Ma in un’azienda fatta di persone, e non di robot, ci sono una serie di altri aspetti da tenere in conto che forse potrebbero farci riflettere anche sui limiti di uno strumento così potente.
Spesso si è affrontato l’argomento concentrandosi sull’utilizzo tecnico che ne viene fatto, come se si potesse esaurire il discorso considerando i filtri anti spam per arginare i messaggi non graditi o la possibilità di richiedere una conferma di lettura per essere certi che il nostro interlocutore abbia ricevuto il messaggio.

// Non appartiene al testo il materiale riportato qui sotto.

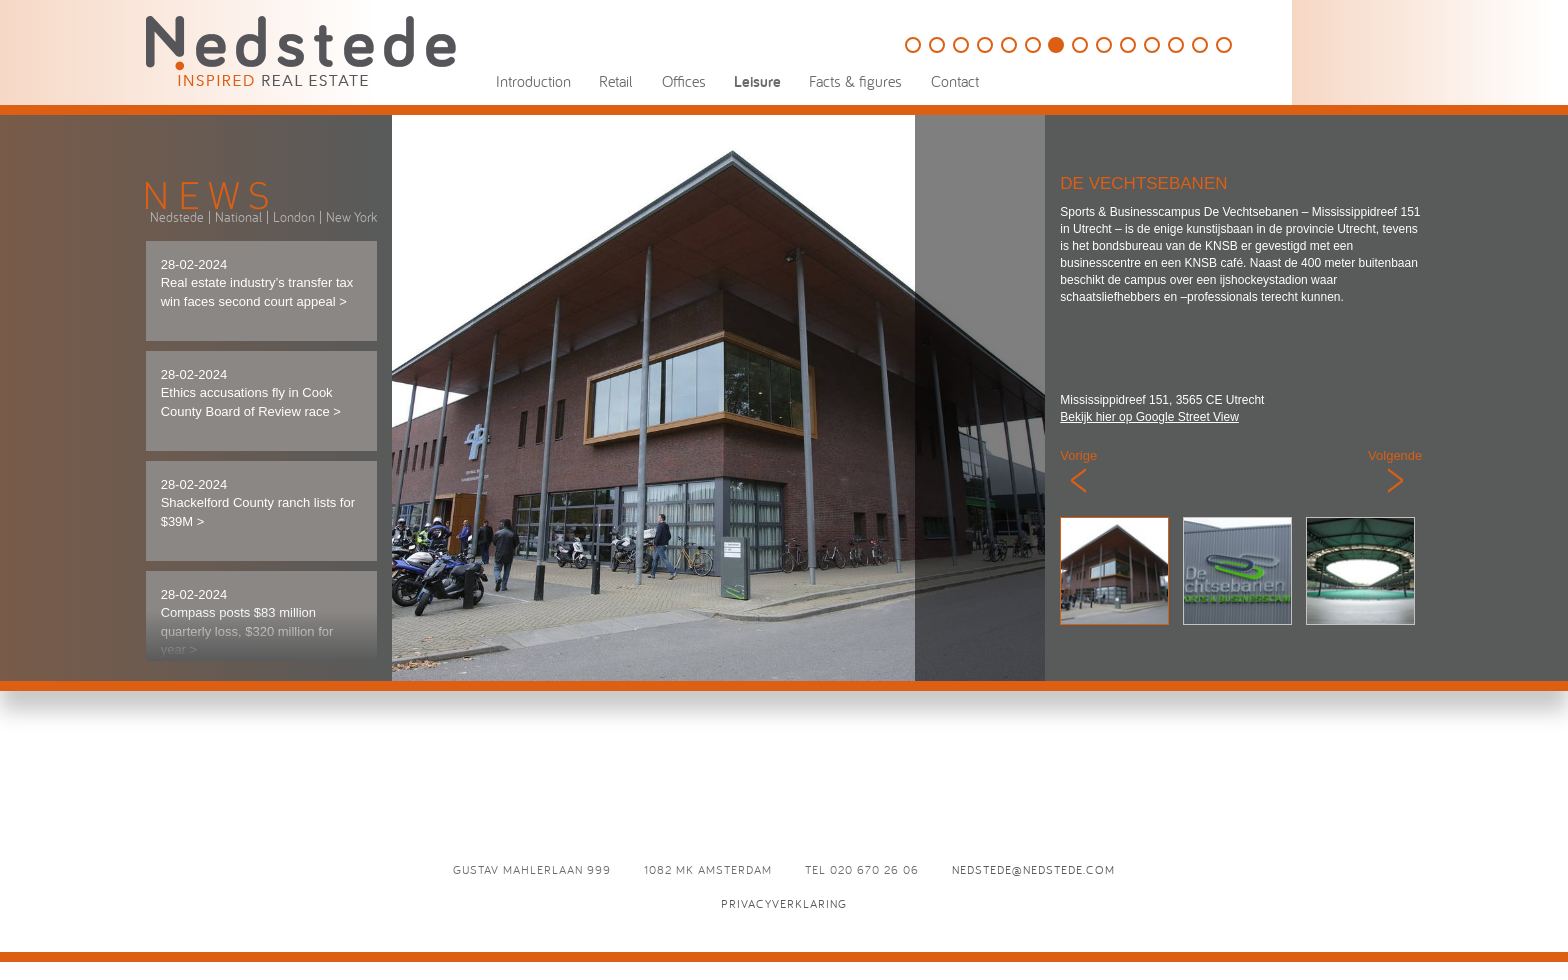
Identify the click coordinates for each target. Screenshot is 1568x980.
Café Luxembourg (1128, 45)
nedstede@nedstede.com (1033, 869)
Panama (1080, 45)
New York (351, 217)
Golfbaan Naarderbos (913, 45)
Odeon (1200, 45)
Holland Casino (1009, 45)
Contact (955, 81)
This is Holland (937, 45)
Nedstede (177, 217)
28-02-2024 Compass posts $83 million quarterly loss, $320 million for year (247, 622)
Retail (616, 81)
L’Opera (1224, 45)
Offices (684, 81)
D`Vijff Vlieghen (1152, 45)
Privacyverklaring (784, 903)
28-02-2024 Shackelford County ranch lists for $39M (258, 503)
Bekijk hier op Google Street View (1149, 417)
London (294, 217)
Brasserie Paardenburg (1176, 45)
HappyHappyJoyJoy (961, 45)
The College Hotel (985, 45)
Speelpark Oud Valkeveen (1033, 45)
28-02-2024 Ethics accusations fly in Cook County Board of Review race (251, 393)
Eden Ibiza (1104, 45)
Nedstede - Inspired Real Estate (301, 50)
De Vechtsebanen (1056, 45)
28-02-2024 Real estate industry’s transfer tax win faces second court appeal (257, 283)
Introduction (533, 81)
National (238, 217)
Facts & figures (855, 81)
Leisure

Uno studio pilota, può portare alla nostra attenzione alcune chiavi di lettura diverse: era il 2005 quando il Journal of Personality and Social Psychology pubblicò la ricerca condotta da Justin Kruger e Nicholas Epley, due ricercatori che vollero testare i limiti comunicativi dello strumento. Ciò che emerge in primo luogo è che l’interpretazione che il ricevente dà al messaggio spesso è molto distante dalle intenzioni di chi ha scritto. Ciò che non emerge attraverso un testo scritto, come il tono o il ritmo della voce, ha un ruolo fondamentale negli scambi comunicativi e la sua assenza comporta può comportare dei fraintendimenti. La prossemica arricchisce il linguaggio al punto da esserne parte integrante e, soprattutto in organizzazioni complesse come le aziende, la sua prevalente assenza non facilita le relazioni tra professionisti che giornalmente si interfacciano per degli obiettivi di business. Assumere il punto di vista degli altri è uno sforzo continuo che può permetterci di anticipare in parte le nostre relazioni, ma utilizzando prevalentemente la comunicazione scritta ci troviamo in una situazione in cui mancano una serie di segnali interpretativi utili a leggere la situazione mettendoci nei panni del nostro interlocutore. Allo stesso modo, è più difficile mettere a verifica le nostre ipotesi e riadattare le nostre scelte, perché non abbiamo dei feedback immediati e completi su cui basare le nostre interpretazioni. Su larga scala, questo tipo di interazioni può rappresentare un rallentamento nelle politiche di change management e può dare avvio a una serie di relazioni poco fluide, che tolgono energie agli obiettivi aziendali. Per queste ragioni, uno strumento potente e indubbiamente utile come la posta elettronica non può essere la scelta comunicativa prevalente nelle realtà imprenditoriali, anzi potrebbe essere addirittura controproducente nella misura in cui si dia spazio solo ai contenuti di ciò che si dice e non al modo in cui li si dice: Humberto Maturana sosteneva che “tutto ciò che è detto, è detto da un osservatore”. Nelle comunicazioni umane non abbiamo a che fare con dati oggettivi, ma con modi di vedere il mondo che si incontrano e che danno forma di volta in volta a interazioni particolari, fatti di esperienze e significati personali che non sempre sono racchiudibili in un testo e mail.